Exercise prompt: Track down each line below containing the string "Social" and copy it.

(Page segmentation data)
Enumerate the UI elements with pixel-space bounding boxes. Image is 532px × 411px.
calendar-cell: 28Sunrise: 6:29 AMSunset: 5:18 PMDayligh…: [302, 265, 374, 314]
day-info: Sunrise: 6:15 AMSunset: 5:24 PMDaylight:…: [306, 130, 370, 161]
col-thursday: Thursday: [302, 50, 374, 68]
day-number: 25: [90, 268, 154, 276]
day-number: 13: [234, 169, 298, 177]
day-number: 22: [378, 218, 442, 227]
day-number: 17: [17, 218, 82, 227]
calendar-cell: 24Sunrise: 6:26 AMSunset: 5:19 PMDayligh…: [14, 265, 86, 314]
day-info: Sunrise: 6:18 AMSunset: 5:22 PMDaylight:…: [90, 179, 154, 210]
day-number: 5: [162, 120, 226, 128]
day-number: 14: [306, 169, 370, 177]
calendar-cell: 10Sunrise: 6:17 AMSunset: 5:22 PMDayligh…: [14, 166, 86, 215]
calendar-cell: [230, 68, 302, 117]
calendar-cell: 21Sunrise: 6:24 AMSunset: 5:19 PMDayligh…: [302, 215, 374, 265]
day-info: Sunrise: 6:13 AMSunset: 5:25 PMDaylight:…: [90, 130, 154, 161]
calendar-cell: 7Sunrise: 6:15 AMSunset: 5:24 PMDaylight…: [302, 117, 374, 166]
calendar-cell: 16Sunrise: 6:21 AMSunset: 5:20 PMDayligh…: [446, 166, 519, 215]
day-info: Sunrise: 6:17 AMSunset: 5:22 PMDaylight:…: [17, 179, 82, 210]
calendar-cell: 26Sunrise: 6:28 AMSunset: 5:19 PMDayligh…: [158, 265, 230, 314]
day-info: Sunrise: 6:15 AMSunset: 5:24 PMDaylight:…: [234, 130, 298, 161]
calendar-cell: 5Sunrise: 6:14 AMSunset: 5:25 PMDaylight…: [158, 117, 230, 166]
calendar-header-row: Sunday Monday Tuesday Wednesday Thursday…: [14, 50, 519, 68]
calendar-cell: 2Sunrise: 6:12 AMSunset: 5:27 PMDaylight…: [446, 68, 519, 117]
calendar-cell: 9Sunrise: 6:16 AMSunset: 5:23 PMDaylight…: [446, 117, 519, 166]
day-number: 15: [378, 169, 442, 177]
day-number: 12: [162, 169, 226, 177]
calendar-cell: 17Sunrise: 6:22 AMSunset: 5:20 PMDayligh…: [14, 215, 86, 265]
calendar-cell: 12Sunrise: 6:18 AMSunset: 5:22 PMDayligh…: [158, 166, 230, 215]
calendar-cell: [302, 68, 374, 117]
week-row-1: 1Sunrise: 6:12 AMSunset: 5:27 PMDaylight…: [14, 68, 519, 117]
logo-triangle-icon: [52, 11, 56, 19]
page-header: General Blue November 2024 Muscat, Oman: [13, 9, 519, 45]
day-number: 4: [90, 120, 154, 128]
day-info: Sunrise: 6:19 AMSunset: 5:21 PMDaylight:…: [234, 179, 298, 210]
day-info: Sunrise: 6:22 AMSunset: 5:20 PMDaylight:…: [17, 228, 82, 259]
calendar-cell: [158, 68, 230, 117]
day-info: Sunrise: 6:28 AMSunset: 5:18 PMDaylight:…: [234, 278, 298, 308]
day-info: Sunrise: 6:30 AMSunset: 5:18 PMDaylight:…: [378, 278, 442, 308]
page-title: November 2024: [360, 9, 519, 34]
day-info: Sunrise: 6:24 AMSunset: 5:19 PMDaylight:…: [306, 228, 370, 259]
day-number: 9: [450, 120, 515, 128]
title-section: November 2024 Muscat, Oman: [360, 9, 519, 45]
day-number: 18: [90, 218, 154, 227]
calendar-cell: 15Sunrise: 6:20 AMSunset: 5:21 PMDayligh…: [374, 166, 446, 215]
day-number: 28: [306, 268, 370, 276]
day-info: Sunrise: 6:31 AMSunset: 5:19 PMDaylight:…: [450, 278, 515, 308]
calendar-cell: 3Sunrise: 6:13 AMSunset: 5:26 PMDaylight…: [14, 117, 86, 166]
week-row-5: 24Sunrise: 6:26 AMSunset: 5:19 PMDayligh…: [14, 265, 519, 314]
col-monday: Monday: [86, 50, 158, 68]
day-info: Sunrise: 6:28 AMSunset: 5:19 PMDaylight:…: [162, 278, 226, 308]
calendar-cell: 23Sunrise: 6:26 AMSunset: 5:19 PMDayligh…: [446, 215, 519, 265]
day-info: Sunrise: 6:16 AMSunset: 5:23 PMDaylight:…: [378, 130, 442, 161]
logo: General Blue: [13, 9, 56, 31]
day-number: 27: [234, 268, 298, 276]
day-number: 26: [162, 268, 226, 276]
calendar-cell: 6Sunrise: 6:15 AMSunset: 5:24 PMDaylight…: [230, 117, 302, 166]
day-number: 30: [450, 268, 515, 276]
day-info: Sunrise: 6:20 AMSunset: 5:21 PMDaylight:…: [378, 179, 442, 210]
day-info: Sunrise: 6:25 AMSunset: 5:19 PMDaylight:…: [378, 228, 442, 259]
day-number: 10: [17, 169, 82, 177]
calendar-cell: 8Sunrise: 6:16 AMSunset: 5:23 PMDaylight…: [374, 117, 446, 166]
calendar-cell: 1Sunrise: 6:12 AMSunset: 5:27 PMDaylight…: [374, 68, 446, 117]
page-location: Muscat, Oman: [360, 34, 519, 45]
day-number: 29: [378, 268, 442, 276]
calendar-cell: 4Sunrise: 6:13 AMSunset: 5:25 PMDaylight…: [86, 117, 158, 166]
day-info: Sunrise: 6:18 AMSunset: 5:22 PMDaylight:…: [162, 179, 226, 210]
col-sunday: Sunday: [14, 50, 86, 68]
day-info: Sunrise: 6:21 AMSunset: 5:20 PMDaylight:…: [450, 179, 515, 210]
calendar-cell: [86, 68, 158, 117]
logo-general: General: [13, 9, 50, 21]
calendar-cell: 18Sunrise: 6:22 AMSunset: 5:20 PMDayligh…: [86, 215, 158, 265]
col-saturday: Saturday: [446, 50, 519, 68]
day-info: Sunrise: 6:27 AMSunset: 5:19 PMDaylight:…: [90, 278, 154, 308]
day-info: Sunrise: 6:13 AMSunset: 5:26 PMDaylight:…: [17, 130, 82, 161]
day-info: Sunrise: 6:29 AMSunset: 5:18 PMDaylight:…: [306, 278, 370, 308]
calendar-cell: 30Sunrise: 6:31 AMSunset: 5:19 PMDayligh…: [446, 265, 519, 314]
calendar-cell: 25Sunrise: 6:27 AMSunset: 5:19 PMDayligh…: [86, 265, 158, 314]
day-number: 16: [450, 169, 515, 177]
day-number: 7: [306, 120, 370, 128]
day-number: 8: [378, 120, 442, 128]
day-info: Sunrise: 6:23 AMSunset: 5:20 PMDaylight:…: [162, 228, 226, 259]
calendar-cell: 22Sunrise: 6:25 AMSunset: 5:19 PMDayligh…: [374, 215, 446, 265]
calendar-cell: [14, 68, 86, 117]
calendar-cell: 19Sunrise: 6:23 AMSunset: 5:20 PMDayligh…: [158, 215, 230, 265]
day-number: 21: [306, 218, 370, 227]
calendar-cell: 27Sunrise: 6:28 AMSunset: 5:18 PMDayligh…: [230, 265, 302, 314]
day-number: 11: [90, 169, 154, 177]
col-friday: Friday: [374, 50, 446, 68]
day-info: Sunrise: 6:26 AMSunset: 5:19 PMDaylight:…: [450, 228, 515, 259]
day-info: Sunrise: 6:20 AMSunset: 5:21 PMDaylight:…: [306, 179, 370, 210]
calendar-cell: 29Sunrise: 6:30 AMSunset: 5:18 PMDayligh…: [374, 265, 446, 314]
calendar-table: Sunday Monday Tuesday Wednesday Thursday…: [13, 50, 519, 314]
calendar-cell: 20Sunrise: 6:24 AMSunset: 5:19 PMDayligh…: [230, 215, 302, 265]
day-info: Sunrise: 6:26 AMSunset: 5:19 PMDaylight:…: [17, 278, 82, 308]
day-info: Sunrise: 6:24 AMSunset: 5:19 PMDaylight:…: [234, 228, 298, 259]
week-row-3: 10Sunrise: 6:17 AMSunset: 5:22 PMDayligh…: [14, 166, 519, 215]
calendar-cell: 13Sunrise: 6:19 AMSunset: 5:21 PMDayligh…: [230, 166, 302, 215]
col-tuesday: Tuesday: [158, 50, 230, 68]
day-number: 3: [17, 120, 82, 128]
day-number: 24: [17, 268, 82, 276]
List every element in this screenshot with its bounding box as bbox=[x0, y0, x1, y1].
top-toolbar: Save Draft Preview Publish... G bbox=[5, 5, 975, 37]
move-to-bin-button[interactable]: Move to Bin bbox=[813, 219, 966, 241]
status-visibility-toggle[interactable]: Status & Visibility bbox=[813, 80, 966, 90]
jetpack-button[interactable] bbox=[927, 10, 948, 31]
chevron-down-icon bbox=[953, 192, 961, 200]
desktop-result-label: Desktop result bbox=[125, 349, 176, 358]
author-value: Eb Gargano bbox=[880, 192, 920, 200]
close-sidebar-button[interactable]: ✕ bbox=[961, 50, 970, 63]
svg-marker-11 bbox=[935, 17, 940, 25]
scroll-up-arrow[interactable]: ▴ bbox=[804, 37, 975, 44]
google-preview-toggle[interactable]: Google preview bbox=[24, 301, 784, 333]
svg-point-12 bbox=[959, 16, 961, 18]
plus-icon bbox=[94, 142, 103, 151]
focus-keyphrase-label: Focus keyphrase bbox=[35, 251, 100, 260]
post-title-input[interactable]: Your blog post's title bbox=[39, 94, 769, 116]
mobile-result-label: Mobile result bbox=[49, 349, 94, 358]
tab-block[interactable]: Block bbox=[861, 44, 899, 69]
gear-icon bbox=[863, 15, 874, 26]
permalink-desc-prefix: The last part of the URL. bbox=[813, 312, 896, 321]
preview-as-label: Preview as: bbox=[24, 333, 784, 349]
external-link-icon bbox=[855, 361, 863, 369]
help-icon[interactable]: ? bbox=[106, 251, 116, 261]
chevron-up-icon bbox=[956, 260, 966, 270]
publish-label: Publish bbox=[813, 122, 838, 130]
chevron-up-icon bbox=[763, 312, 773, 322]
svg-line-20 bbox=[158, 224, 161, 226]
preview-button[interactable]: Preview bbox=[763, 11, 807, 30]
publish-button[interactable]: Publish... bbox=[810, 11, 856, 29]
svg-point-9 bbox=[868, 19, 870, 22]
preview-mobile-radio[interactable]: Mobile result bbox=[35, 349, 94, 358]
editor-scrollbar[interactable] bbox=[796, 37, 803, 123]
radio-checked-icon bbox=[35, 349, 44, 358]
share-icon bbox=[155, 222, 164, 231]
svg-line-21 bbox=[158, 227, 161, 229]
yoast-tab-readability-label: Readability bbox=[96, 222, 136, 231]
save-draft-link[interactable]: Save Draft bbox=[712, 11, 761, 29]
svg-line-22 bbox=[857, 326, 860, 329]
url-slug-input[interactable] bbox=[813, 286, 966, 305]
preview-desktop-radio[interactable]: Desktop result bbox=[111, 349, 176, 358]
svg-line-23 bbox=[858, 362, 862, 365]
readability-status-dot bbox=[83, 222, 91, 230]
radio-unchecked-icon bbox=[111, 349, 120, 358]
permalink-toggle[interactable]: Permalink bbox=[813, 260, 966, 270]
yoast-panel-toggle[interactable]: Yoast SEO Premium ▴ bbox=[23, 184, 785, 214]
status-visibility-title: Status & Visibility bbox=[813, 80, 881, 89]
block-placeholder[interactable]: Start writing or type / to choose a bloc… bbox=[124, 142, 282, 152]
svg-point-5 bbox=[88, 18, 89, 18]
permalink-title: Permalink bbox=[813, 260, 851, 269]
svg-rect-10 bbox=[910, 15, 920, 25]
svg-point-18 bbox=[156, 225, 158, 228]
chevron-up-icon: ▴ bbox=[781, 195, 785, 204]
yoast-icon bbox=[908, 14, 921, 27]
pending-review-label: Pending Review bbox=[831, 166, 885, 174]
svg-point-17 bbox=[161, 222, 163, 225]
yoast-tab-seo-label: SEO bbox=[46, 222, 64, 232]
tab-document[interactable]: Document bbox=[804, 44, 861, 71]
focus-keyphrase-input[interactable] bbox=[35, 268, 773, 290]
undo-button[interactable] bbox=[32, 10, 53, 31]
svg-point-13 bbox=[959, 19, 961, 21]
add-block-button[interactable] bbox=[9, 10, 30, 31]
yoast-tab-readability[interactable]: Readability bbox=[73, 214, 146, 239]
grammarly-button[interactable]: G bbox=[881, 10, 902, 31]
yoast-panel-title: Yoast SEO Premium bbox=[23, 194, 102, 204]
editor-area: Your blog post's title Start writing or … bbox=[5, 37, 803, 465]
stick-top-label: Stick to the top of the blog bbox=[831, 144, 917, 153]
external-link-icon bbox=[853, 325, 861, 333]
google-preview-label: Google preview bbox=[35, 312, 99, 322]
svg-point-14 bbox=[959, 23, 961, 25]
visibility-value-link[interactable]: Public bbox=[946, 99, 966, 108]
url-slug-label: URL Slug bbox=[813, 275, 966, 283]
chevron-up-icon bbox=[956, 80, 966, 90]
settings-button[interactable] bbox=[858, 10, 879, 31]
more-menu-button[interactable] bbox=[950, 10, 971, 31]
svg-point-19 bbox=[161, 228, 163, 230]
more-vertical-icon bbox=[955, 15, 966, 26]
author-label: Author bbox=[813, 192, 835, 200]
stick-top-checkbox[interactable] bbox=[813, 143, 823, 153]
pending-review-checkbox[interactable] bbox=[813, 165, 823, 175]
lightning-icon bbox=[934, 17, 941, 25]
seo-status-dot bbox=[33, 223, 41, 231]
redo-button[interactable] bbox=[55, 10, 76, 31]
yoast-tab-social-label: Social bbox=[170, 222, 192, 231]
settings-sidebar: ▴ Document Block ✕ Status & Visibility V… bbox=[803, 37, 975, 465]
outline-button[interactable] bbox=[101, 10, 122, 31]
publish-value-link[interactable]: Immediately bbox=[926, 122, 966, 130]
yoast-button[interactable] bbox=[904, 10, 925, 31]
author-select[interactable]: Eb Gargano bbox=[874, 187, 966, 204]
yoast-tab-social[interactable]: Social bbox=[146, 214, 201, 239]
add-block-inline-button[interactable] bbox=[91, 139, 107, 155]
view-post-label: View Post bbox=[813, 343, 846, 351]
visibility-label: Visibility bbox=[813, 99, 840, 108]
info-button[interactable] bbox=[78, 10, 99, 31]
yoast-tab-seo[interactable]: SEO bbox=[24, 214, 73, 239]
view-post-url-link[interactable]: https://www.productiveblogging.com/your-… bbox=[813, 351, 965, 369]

Finished exercise:
yoast-tab-social-label: Social bbox=[170, 222, 192, 231]
yoast-tab-social[interactable]: Social bbox=[146, 214, 201, 239]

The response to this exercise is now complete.